On 12/07/2023 19.19, Jakub Kicinski wrote:
> On Wed, 12 Jul 2023 16:00:46 +0200 Jesper Dangaard Brouer wrote:
>> On 12/07/2023 02.08, Jakub Kicinski wrote:
>>>> Generally the pp_provider's will have to use the refcnt schemes
>>>> supported by page_pool.  (Which is why I'm not 100% sure this fits
>>>> Mina's use-case).
>>>>
>>>> [IOTLB details]:
>>>>
>>>> As mentioned on [RFC 08/12] there are other techniques for reducing
>>>> IOTLB misses, described in:
>>>>     IOMMU: Strategies for Mitigating the IOTLB Bottleneck
>>>>      - https://inria.hal.science/inria-00493752/document
>>>>
>>>> I took a deeper look at also discovered Intel's documentation:
>>>>     - Intel virtualization technology for directed I/O, arch spec
>>>>     -
>>>> https://www.intel.com/content/www/us/en/content-details/774206/intel-virtualization-technology-for-directed-i-o-architecture-specification.html
>>>>
>>>> One problem that is interesting to notice is how NICs access the packets
>>>> via ring-queue, which is likely larger that number of IOTLB entries.
>>>> Thus, a high change of IOTLB misses.  They suggest marking pages with
>>>> Eviction Hints (EH) that cause pages to be marked as Transient Mappings
>>>> (TM) which allows IOMMU to evict these faster (making room for others).
>>>> And then combine this with prefetching.
>>>
>>> Interesting, didn't know about EH.
>>
>> I was looking for a way to set this Eviction Hint (EH) the article
>> talked about, but I'm at a loss.
> 
> Could possibly be something that the NIC has to set inside the PCIe
> transaction headers?
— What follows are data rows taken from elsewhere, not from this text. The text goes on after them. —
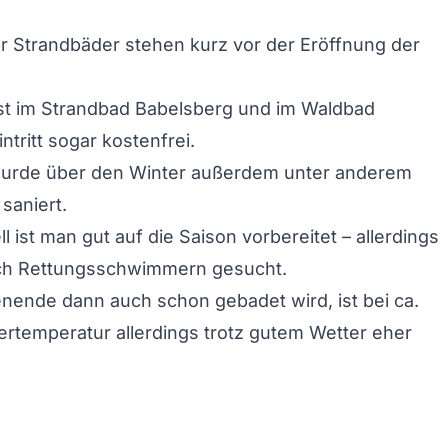
 Strandbäder stehen kurz vor der Eröffnung der
st im Strandbad Babelsberg und im Waldbad
ntritt sogar kostenfrei.
urde über den Winter außerdem unter anderem
 saniert.
 ist man gut auf die Saison vorbereitet – allerdings
ch Rettungsschwimmern gesucht.
ende dann auch schon gebadet wird, ist bei ca.
rtemperatur allerdings trotz gutem Wetter eher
Like the old cache hints that predated DDIO?
> 

Yes, perhaps it is outdated?

>>>> In this context of how fast a page is reused by NIC and spatial
>>>> locality, it is worth remembering that PP have two schemes, (1) the fast
>>>> alloc cache that in certain cases can recycle pages (and it based on a
>>>> stack approach), (2) normal recycling via the ptr_ring that will have a
>>>> longer time before page gets reused.
>>>
>>> I read somewhere that Intel IOTLB can be as small as 256 entries.
>>
>> Are IOTLB hardware different from the TLB hardware block?

Anyone knows this?

>> I can find data on TLB sizes, which says there are two levels on Intel,
>> quote from "248966-Software-Optimization-Manual-R047.pdf":
>>
>>    Nehalem microarchitecture implements two levels of translation
>> lookaside buffer (TLB). The first level consists of separate TLBs for
>> data and code. DTLB0 handles address translation for data accesses, it
>> provides 64 entries to support 4KB pages and 32 entries for large pages.
>> The ITLB provides 64 entries (per thread) for 4KB pages and 7 entries
>> (per thread) for large pages.
>>
>>    The second level TLB (STLB) handles both code and data accesses for
>> 4KB pages. It support 4KB page translation operation that missed DTLB0
>> or ITLB. All entries are 4-way associative. Here is a list of entries
>> in each DTLB:
>>
>>    • STLB for 4-KByte pages: 512 entries (services both data and
>> instruction look-ups).
>>    • DTLB0 for large pages: 32 entries.
>>    • DTLB0 for 4-KByte pages: 64 entries.
>>
>>    An DTLB0 miss and STLB hit causes a penalty of 7cycles. Software only
>> pays this penalty if the DTLB0 is used in some dispatch cases. The
>> delays associated with a miss to the STLB and PMH are largely nonblocking.
> 
> No idea :( This is an old paper from Rolf in his Netronome days which
> says ~Sandy Bridge had only IOTLB 64 entries:
> 
> https://dl.acm.org/doi/pdf/10.1145/3230543.3230560
> 
Title: "Understanding PCIe performance for end host networking"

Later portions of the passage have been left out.